That leaves us with only alien singularity gods, which are totally possible, but don’t exist here by the reasoning I gave in parent.
I bet physics is a lot simpler than it appears right now tho.
That’s a reasonable bet. Another reasonable bet is that “laws of physics are about as complex as minds, but small details have too little measure to matter”.
Why not just replace it with a universe that is whatever morality maximised; max(morality) is simpler than god(morality) almost no matter how simple god is.
Well, yeah. Then I guess the question is whether our universe is a byproduct of computing max(morality) for some simple enough “morality” that’s still recognizable as such. Will_Newsome seems to think so, or at least that’s the most sense I could extract from his comments...

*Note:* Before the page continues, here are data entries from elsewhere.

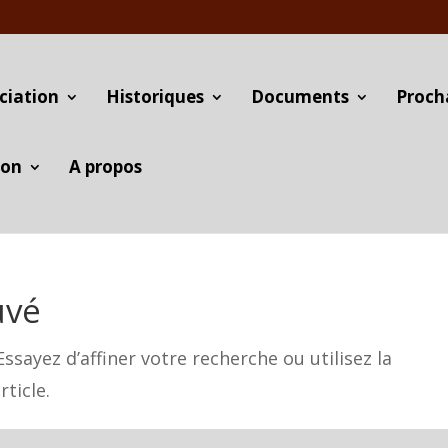
ciation
Historiques
Documents
Proch
ion
A propos
uvé
sayez d’affiner votre recherche ou utilisez la
rticle.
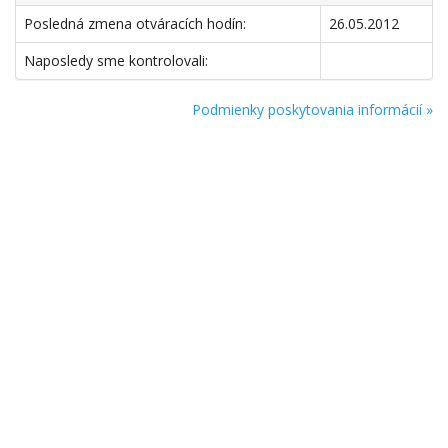
Posledná zmena otváracích hodín:
26.05.2012
Naposledy sme kontrolovali:
Podmienky poskytovania informácií »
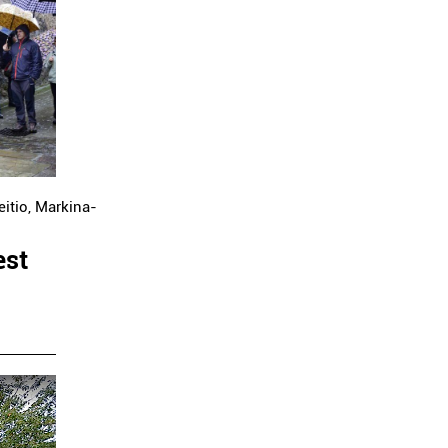
eitio
,
Markina-
est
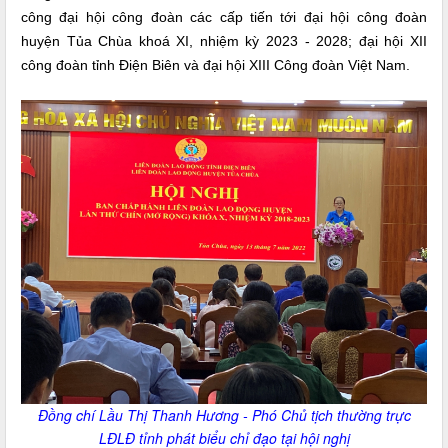
công đại hội công đoàn các cấp tiến tới đại hội công đoàn
huyện Tủa Chùa khoá XI, nhiệm kỳ 2023 - 2028; đại hội XII
công đoàn tỉnh Điện Biên và đại hội XIII Công đoàn Việt Nam.
Đồng chí Lầu Thị Thanh Hương - Phó Chủ tịch thường trực
LĐLĐ tỉnh phát biểu chỉ đạo tại hội nghị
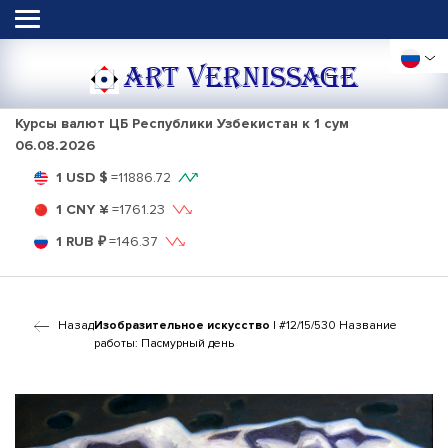
ART VERNISSAGE
Курсы валют ЦБ Республики Узбекистан к 1 сум
06.08.2026
1 USD $
=
11886.72
1 CNY ¥
=
1761.23
1 RUB ₽
=
146.37
Назад
Изобразительное искусство
| #12/15/530 Название
работы: Пасмурный день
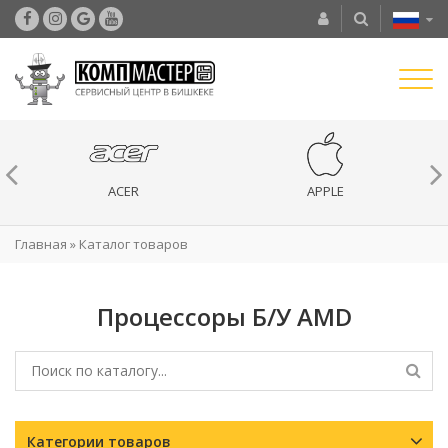
ACER
APPLE
Главная
»
Каталог товаров
Процессоры Б/У AMD
Категории товаров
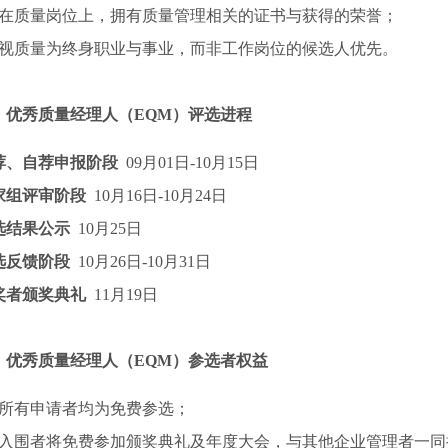
）在质量岗位上，拥有质量管理相关的证书与获得的荣誉；
）视质量为终身职业与事业，而非工作岗位的候选人优先。
、优秀质量经理人（EQM）评选进程
荐、自荐申报阶段
09月01日-10月15日
家组评审阶段
10月16日-10月24日
选结果公示
10月25日
选反馈阶段
10月26日-10月31日
奖者颁奖典礼
11月19日
、优秀质量经理人（EQM）参选者权益
、所有申请者均为免费参选；
、入围者将免费参加颁奖典礼及年度大会，与其他企业管理者一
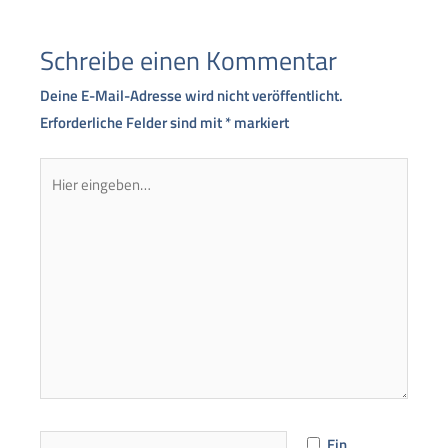
Schreibe einen Kommentar
Deine E-Mail-Adresse wird nicht veröffentlicht.
Erforderliche Felder sind mit
*
markiert
Hier
eingeben…
Name*
Ein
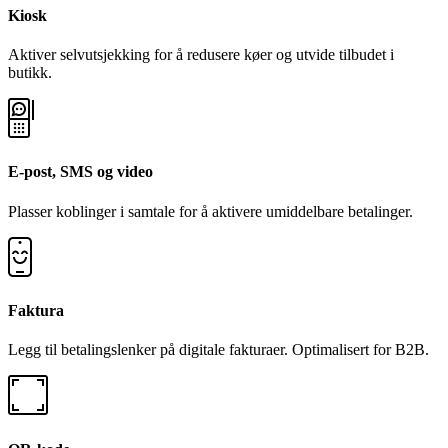
Kiosk
Aktiver selvutsjekking for å redusere køer og utvide tilbudet i
butikk.
E-post, SMS og video
Plasser koblinger i samtale for å aktivere umiddelbare betalinger.
Faktura
Legg til betalingslenker på digitale fakturaer. Optimalisert for B2B.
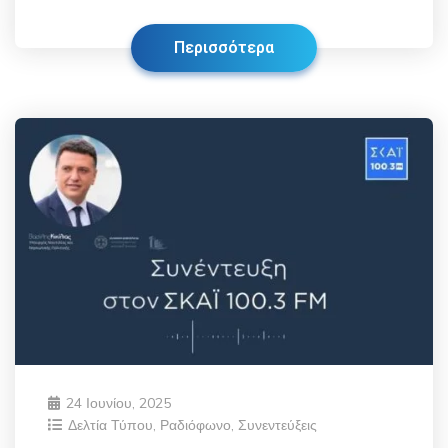
Περισσότερα
24 Ιουνίου, 2025
Δελτία Τύπου
,
Ραδιόφωνο
,
Συνεντεύξεις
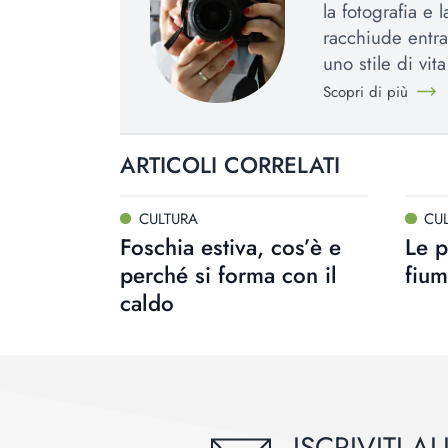
la fotografia e 
racchiude entra
uno stile di vit
Scopri di più
ARTICOLI CORRELATI
CULTURA
CU
Foschia estiva, cos’è e
Le p
perché si forma con il
fium
caldo
ISCRIVITI 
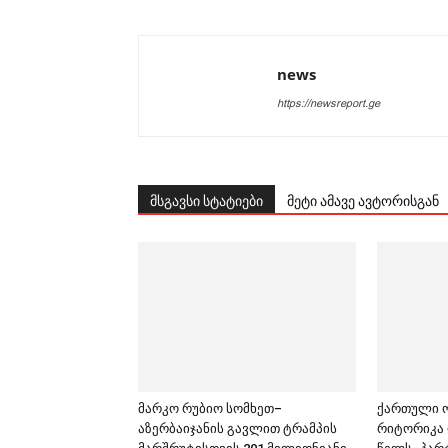
news
https://newsreport.ge
მსგავსი სტატიები
მეტი ამავე ავტორისგან
მარკო რუბიო სომხეთ–
ქართული ო
აზერბაიჯანის გავლით ტრამპის
რიტორიკა 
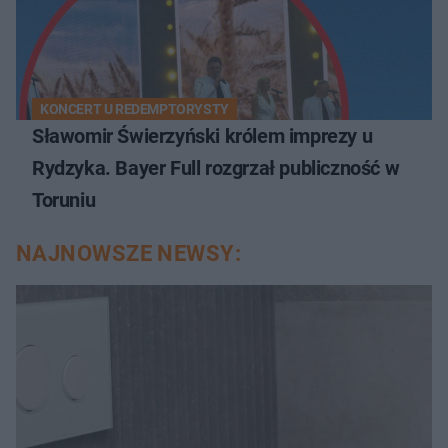
KONCERT U REDEMPTORYSTY
Sławomir Świerzyński królem imprezy u
Rydzyka. Bayer Full rozgrzał publiczność w
Toruniu
NAJNOWSZE NEWSY:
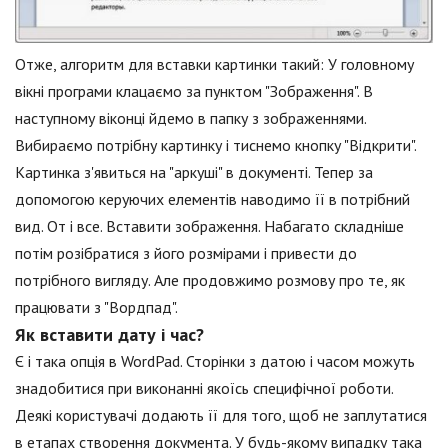
Отже, алгоритм для вставки картинки такий: У головному
вікні програми клацаємо за пунктом "Зображення". В
наступному віконці йдемо в папку з зображеннями.
Вибираємо потрібну картинку і тиснемо кнопку "Відкрити".
Картинка з'явиться на "аркуші" в документі. Тепер за
допомогою керуючих елементів наводимо її в потрібний
вид. От і все. Вставити зображення. Набагато складніше
потім розібратися з його розмірами і привести до
потрібного вигляду. Але продовжимо розмову про те, як
працювати з "Вордпад".
Як вставити дату і час?
Є і така опція в WordPad. Сторінки з датою і часом можуть
знадобитися при виконанні якоїсь специфічної роботи.
Деякі користувачі додають її для того, щоб не заплутатися
в етапах створення документа. У будь-якому випадку така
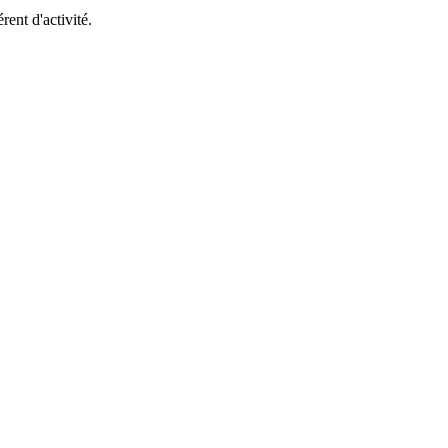
ent d'activité.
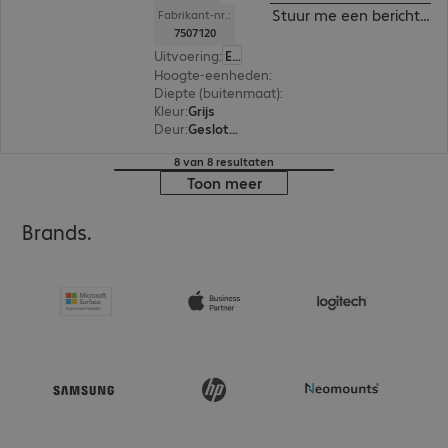
Stuur me een bericht ind
Fabrikant-nr.:
7507120
Uitvoering
:
Europa
Hoogte-eenheden
:
12 U
Diepte (buitenmaat)
:
600 mm
Kleur
:
Grijs
Deur
:
Gesloten deuren, Glazen deur
8 van 8 resultaten
Toon meer
Brands.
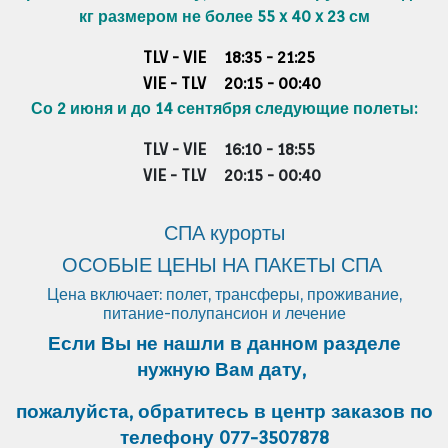
кг
размером не более 55 x 40 x 23 см
TLV - VIE
18:35 - 21:25
VIE - TLV
20:15 - 00:40
Со 2 июня и до 14 сентября следующие полеты:
TLV - VIE
16:10 - 18:55
VIE - TLV
20:15 - 00:40
СПА курорты
ОСОБЫЕ ЦЕНЫ НА ПАКЕТЫ СПА
Цена включает: полет, трансферы, проживание,
питание-полупансион и лечение
Если Вы не нашли в данном разделе
нужную Вам дату,
пожалуйста, обратитесь в центр заказов по
телефону 077-3507878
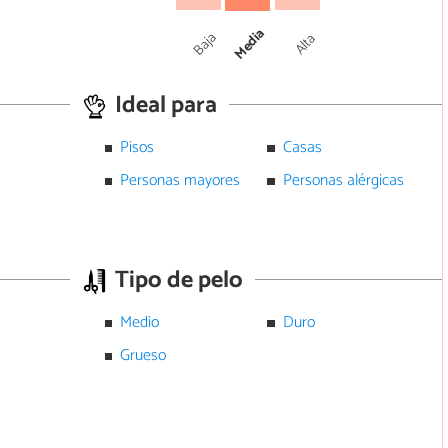
Media
Baja
Alta
Ideal para
Pisos
Casas
Personas mayores
Personas alérgicas
Tipo de pelo
Medio
Duro
Grueso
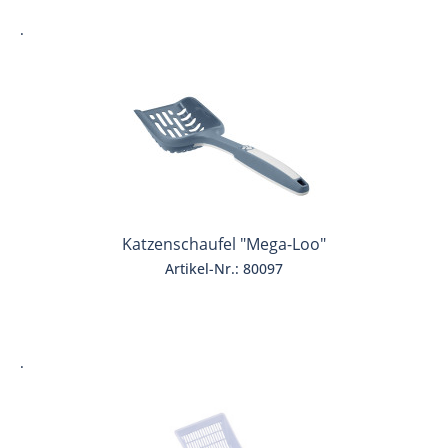
.
Katzenschaufel "Mega-Loo"
Artikel-Nr.: 80097
.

Friendly intelligence is not particularly important when the intelligence in question is significantly less powerful an optimizer than its creator. I’m not really sure what would motivate a superintelligence to create entities like me, but given the assumption that one did so, it doesn’t seem more likely that it created me with (approximately) its own morality than that it created me with some different morality.
I don’t think we have a chance of doing so if we have a superintelligent creator who has taken steps to prevent us from doing so, no. (I also don’t think it likely that we have such a creator.)
Bayesians don’t believe in evidence silly goose, you know that. Anyway, User:cousin_it, you’re essentially right, though I think that LW would benefit less from developing updated arguments and more from reading Aquinas, at least in the counterfactual universe where LW knew how to read. Anyway. In the real world Less Wrong is hopeless. You’re not hopeless. As a decision theorist you’re trying to find God, so you have to believe in him in a sense, right? And if you’re not trying to find God you should probably stay the hell away from FAI projects. Just sayin’.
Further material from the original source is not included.